Mereka lebih suka membaca apa yang ada di ponselnya daripada membaca sekitar dan membaca buku. Ditambah pula , masa di provinsi segede ini, toko buku nya pada di tutup, kan sedih. Menggembar-gemborkan budaya baca. Toko buku aja ga ada, bagaimana ini? Biasanya kalau saya ke mall, selain pelesiran liat-liat atau membeli barang-barang dan kebutuhan tertentu juga suka emang pelesiran buku juga. Entah itu cuma menghabiskan waktu karena sedang menunggu teman, atau sekedar mencairkan otak yang sedang beku. Terus sekarang tempat pelesirannya enggak ada, saya jadi kurang alasan untuk pergi ke mall. 

Sebegitu sepikah peminat buku disini? hingga mereka mungkin merugi. Saya jadi gak kebayang sama ade-ade kita nanti kalau akses ke sumber ilmu pengetahuan saja begitu kurang. Waktu itu saya pernah melihat banner bahwa akan ada gramedia. Tapi, itu pun sampai sekarang belum terlihat perkembangannya. Malah tiba-tiba menghilang begitu saja.

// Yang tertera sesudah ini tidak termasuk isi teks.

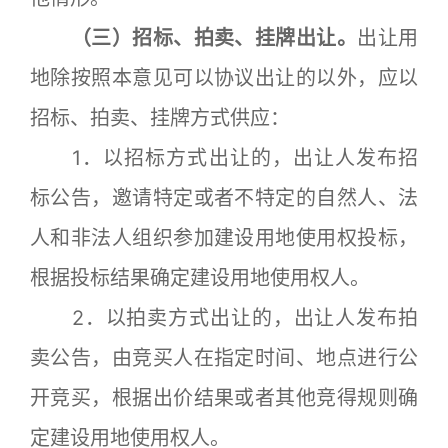
（三）招标、拍卖、挂牌出让。
出让用
地除按照本意见可以协议出让的以外，应以
招标、拍卖、挂牌方式供应：
1．以招标方式出让的，出让人发布招
标公告，邀请特定或者不特定的自然人、法
人和非法人组织参加建设用地使用权投标，
根据投标结果确定建设用地使用权人。
2．以拍卖方式出让的，出让人发布拍
卖公告，由竞买人在指定时间、地点进行公
开竞买，根据出价结果或者其他竞得规则确
定建设用地使用权人。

Di lain pihak sebenarnya saya senang karena Perpustakaan Daerah sekarang, menjadi lebih nyaman dibandingkan pas jaman saya masih sekolah. Ditambah lagi sekarang jam bacanya bisa lebih panjang sampai pukul 18.00 dan hari minggu pun buka. Yah, kita positif thinking aja kali yah, mungkin mau ada toko buku  seperti gramedia yang mungkin lebih lengkap dan besar bisa ada di kota tercinta ini.

Katanya buku adalah jendela dunia. Jangan sampai kita kehilangannya. Nanti kita jadi buta terhadap dunia.